En el caso de la república temprana, lo que se vino gestando durante diez años de conspiraciones ininterrumpidas fue esa “guerra maldita”, a la que se refirió Domingo Nieto en una de sus cartas. Este crudo diagnóstico ocurrió antes de que el militar moqueguano cayera devorado, también por un conflicto armado que se inició con una disputada elección presidencial (1833) y culminó con una guerra internacional, la de la Confederación (1837-39), en la que participaron ejércitos bolivianos y chilenos, además de peruanos.

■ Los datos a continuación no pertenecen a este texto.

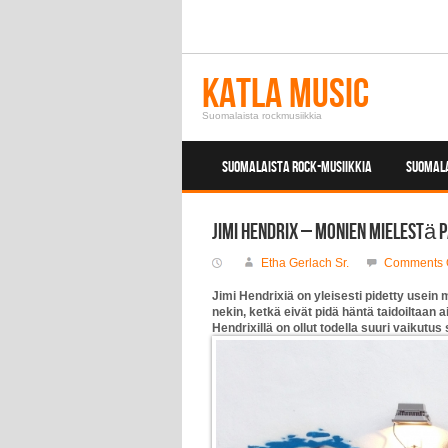
Katla Music
Suomalaista rockmusiikkia
SUOMALAISTA ROCK-MUSIIKKIA
SUOMALA
Jimi Hendrix – monien mielestä 
Etha Gerlach Sr.
Comments 
Jimi Hendrixiä on yleisesti pidetty usein
nekin, ketkä eivät pidä häntä taidoiltaan a
Hendrixillä on ollut todella suuri vaikutus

En esa coyuntura, Lima fue ocupada por nuestros vecinos del sur con la venia y el apoyo de una de las facciones en pugna. El corolario de esta encarnizada lucha, inicialmente entre el Ejecutivo y Legislativo, fue la pérdida de la hegemonía del puerto del Callao y su sustitución por Valparaíso en el Pacífico Sur. La toma de Lima en 1838, feminizada y simbólicamente humillada por una posterior oleada de invasores extranjeros en 1881, representa el ajuste de cuentas de una ex Capitanía General, ofendida durante el virreinato, contra una república cuyo presidente huyó a la Sierra, dejando a la capital peruana incendiada y regada de cadáveres.
La guerra – como muy bien ha sido estudiada– no es un mero instrumento de uso político racional, debido a que en su transcurso va generando pasiones y odios que pueden llevar a la destrucción del sistema político de donde ella emerge. Ahora bien, si no todas las confrontaciones se transforman en guerras absolutas es porque, en la práctica, intervienen numerosos factores que generan “fricción” y entorpecen la escalada hacia el uso total de la fuerza. Más importante aún, Carl Clausewitz cree que, bajo condiciones normales, la racionalidad del Estado termina siempre por imponerse sobre los acontecimientos, de modo que el “objetivo político” de la guerra evite que las hostilidades se salgan de proporción. Pero ¿qué ocurre cuando el Estado, como el caso del peruano de antes y de ahora, es torpe y violento? Y más aún cuando este conglomerado de entes desorganizados ejerce escaso control sobre una geografía difícil, careciendo, además, del respeto de una sociedad secularmente fracturada, buena parte de cuyos miembros se sienten despreciados a la vez que excluidos de las decisiones que les conciernen. Se corre el riesgo de ingresar a la contingencia más absoluta y en el escalamiento de la violencia derivar a la situación de testigos inermes de la muerte, que no perdona a nadie.
El Perú está una vez más en llamas y con un Gobierno que, por un lado, no tiende puentes ni trata de entender la complejidad de la situación que enfrenta – pensando que la represión es la única solución– y una oposición con justas demandas, aunque infiltrada por fuerzas violentistas y desestabilizadoras que se niegan a dialogar. Es por ello que, cuando escucho que desde el Ejecutivo aparecen palabras como “anarquía” y algunos manifestantes esgrimen la idea de la “guerra civil”, como destino inevitable, pienso en esa estrofa final del poema de José Emilio Pacheco: “Vamos a ciegas por la oscuridad. Caminamos sin rumbo por el fuego”. Y es que hay huecos negros en la historia que, cuando son visitados, no es posible volver atrás.